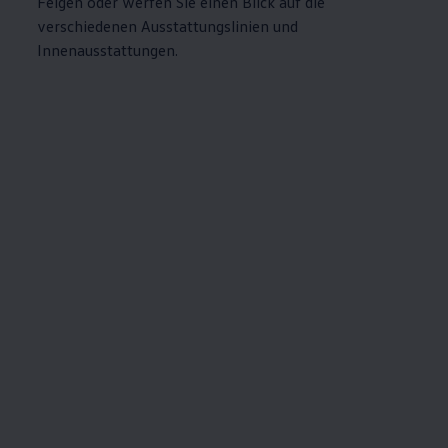
Felgen oder werfen Sie einen Blick auf die
verschiedenen Ausstattungslinien und
Innenausstattungen.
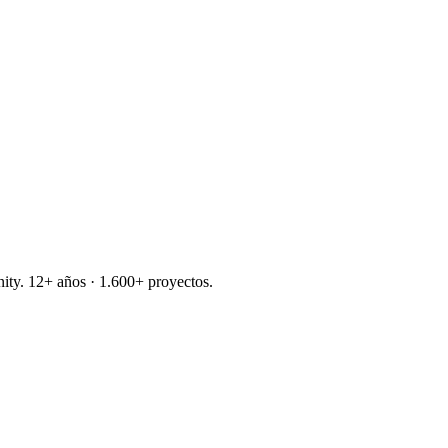
nity. 12+ años · 1.600+ proyectos.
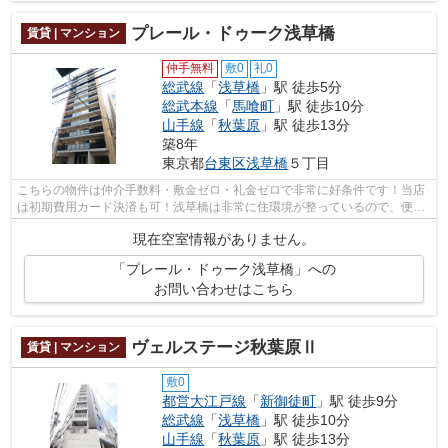
プレール・ドゥーク浅草橋
賃貸 | マンション
仲手無料
敷0
礼0
総武線
「
浅草橋
」駅 徒歩5分
総武本線
「
馬喰町
」駅 徒歩10分
山手線
「
秋葉原
」駅 徒歩13分
築8年
東京都
台東区
浅草橋
５丁目
こちらの物件は仲介手数料・敷金ゼロ・礼金ゼロで非常に好条件です！当店
は初期費用カード決済も可！浅草橋は非常に住環境が整っているので、便利
で住みやすい立地です♪ぜひお問合せく...
現在空室情報がありません。
「プレール・ドゥーク浅草橋」への
お問い合わせはこちら
ヴェルステージ秋葉原Ⅱ
賃貸 | マンション
敷0
都営大江戸線
「
新御徒町
」駅 徒歩9分
総武線
「
浅草橋
」駅 徒歩10分
山手線
「
秋葉原
」駅 徒歩13分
■ ■ ■ ■ ■
> **Prompt**
All of the material goes into the answer exactly as it stands, except for the pictures.

> **Answer to the exercise**
Felgen oder werfen Sie einen Blick auf die
verschiedenen Ausstattungslinien und
Innenausstattungen.
nity. 12+ años · 1.600+ proyectos.
プレール・ドゥーク浅草橋
賃貸 | マンション
仲手無料
敷0
礼0
総武線
「
浅草橋
」駅 徒歩5分
総武本線
「
馬喰町
」駅 徒歩10分
山手線
「
秋葉原
」駅 徒歩13分
築8年
東京都
台東区
浅草橋
５丁目
こちらの物件は仲介手数料・敷金ゼロ・礼金ゼロで非常に好条件です！当店
は初期費用カード決済も可！浅草橋は非常に住環境が整っているので、便利
で住みやすい立地です♪ぜひお問合せく...
現在空室情報がありません。
「プレール・ドゥーク浅草橋」への
お問い合わせはこちら
ヴェルステージ秋葉原Ⅱ
賃貸 | マンション
敷0
都営大江戸線
「
新御徒町
」駅 徒歩9分
総武線
「
浅草橋
」駅 徒歩10分
山手線
「
秋葉原
」駅 徒歩13分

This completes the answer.